=== Begin Enclosure ===

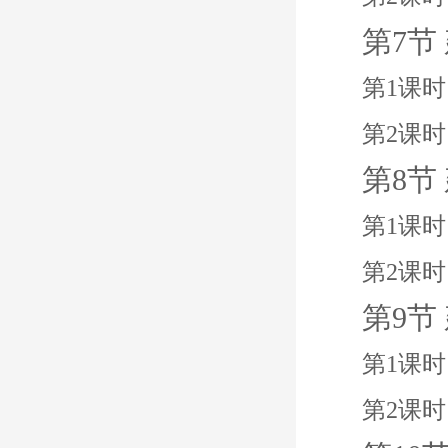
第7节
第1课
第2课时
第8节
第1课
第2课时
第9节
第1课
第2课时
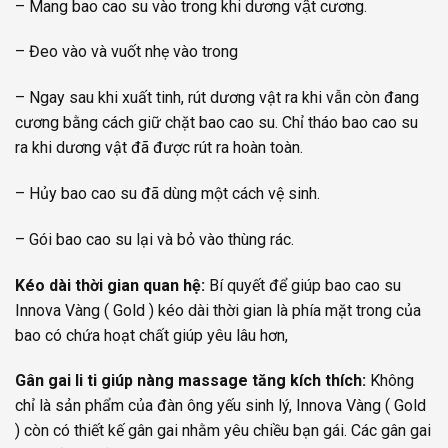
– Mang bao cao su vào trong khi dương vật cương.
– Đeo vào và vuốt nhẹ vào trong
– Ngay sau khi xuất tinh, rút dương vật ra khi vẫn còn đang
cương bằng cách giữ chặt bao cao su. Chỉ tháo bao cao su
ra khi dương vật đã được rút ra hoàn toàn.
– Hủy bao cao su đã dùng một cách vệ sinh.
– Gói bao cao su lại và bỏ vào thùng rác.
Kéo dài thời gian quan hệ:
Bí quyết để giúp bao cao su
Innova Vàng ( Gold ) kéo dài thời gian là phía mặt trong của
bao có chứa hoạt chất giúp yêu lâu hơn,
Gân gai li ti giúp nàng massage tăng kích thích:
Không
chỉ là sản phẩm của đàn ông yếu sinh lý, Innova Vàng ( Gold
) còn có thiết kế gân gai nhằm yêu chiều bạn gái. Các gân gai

=== End Enclosure ===

:: Task requirements ::
Copy out all the data exactly, skipping the pictures.

:: Solved exercise ::
第7节
第1课
第2课时
第8节
第1课
第2课时
第9节
第1课
第2课时
– Mang bao cao su vào trong khi dương vật cương.
– Đeo vào và vuốt nhẹ vào trong
– Ngay sau khi xuất tinh, rút dương vật ra khi vẫn còn đang
cương bằng cách giữ chặt bao cao su. Chỉ tháo bao cao su
ra khi dương vật đã được rút ra hoàn toàn.
– Hủy bao cao su đã dùng một cách vệ sinh.
– Gói bao cao su lại và bỏ vào thùng rác.
Kéo dài thời gian quan hệ:
Bí quyết để giúp bao cao su
Innova Vàng ( Gold ) kéo dài thời gian là phía mặt trong của
bao có chứa hoạt chất giúp yêu lâu hơn,
Gân gai li ti giúp nàng massage tăng kích thích:
Không
chỉ là sản phẩm của đàn ông yếu sinh lý, Innova Vàng ( Gold
) còn có thiết kế gân gai nhằm yêu chiều bạn gái. Các gân gai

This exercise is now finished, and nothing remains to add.